Adell was just drunk enough to try, just sober enough to be able to phrase the necessary symbols and operations into a question which, in words, might have corresponded to this: Will mankind one day without the net expenditure of energy be able to restore the sun to its full youthfulness even after it had died of old age?

Or maybe it could be put more simply like this: How can the net amount of entropy of the universe be massively decreased?

Multivac fell dead and silent. The slow flashing of lights ceased, the distant sounds of clicking relays ended.

Then, just as the frightened technicians felt they could hold their breath no longer, there was a sudden springing to life of the teletype attached to that portion of Multivac. Five words were printed: INSUFFICIENT DATA FOR MEANINGFUL ANSWER.

"No bet," whispered Lupov. They left hurriedly.

By next morning, the two, plagued with throbbing head and cottony mouth, had forgotten about the incident.

Jerrodd, Jerrodine, and Jerrodette I and II watched the starry picture in the visiplate change as the passage through hyperspace was completed in its non-time lapse. At once, the even powdering of stars gave way to the predominance of a single bright marble-disk, centered.
"That's X-23," said Jerrodd confidently. His thin hands clamped tightly behind his back and the knuckles whitened.

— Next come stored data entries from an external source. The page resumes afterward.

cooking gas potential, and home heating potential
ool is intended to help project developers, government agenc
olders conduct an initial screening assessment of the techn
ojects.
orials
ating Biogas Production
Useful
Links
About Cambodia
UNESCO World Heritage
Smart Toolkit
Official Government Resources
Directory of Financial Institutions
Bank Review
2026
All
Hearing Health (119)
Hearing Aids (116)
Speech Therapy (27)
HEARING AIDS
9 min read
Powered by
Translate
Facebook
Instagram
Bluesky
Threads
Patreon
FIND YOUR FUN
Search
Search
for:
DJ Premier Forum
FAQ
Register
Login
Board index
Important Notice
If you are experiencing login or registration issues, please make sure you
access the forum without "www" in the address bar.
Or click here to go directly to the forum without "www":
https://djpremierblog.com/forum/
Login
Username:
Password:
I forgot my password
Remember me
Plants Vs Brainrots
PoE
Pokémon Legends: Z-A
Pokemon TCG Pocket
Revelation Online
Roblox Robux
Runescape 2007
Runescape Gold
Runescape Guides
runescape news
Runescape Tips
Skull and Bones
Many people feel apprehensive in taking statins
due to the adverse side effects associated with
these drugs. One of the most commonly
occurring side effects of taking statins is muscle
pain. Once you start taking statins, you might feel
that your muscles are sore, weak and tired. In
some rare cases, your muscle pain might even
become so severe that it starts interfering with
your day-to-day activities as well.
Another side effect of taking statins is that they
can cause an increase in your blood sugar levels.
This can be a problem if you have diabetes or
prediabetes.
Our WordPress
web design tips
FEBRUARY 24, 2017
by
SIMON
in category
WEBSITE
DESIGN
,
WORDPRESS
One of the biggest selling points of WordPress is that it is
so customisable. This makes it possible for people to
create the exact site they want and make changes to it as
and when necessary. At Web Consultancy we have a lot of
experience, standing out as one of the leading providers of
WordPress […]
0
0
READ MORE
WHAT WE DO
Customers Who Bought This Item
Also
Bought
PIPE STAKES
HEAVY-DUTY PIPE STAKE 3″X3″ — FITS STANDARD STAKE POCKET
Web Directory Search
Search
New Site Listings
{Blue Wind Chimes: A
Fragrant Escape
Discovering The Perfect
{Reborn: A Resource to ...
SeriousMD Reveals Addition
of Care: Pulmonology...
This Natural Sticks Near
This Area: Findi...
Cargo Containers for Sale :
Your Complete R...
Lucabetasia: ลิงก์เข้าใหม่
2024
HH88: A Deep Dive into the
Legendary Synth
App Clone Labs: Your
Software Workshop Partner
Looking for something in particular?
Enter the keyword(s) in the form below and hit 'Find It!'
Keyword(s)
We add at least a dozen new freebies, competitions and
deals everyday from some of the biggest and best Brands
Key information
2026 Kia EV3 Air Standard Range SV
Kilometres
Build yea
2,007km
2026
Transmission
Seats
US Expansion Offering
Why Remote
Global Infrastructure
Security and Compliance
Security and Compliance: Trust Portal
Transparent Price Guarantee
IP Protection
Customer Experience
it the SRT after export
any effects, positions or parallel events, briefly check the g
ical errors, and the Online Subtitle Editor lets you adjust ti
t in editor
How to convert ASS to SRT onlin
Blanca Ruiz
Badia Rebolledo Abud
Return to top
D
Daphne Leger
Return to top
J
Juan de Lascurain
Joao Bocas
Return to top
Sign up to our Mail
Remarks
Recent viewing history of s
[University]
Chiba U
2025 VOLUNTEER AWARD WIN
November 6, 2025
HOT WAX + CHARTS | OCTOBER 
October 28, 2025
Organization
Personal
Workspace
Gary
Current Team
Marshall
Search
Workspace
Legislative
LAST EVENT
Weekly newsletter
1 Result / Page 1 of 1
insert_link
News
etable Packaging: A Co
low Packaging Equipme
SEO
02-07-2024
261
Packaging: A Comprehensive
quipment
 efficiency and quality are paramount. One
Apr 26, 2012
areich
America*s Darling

The little Jerrodettes, both girls, had experienced the hyperspace passage for the first time in their lives and were self-conscious over the momentary sensation of inside-outness. They buried their giggles and chased one another wildly about their mother, screaming, "We've reached X-23 -- we've reached X-23 -- we've ----"

"Quiet, children," said Jerrodine sharply. "Are you sure, Jerrodd?"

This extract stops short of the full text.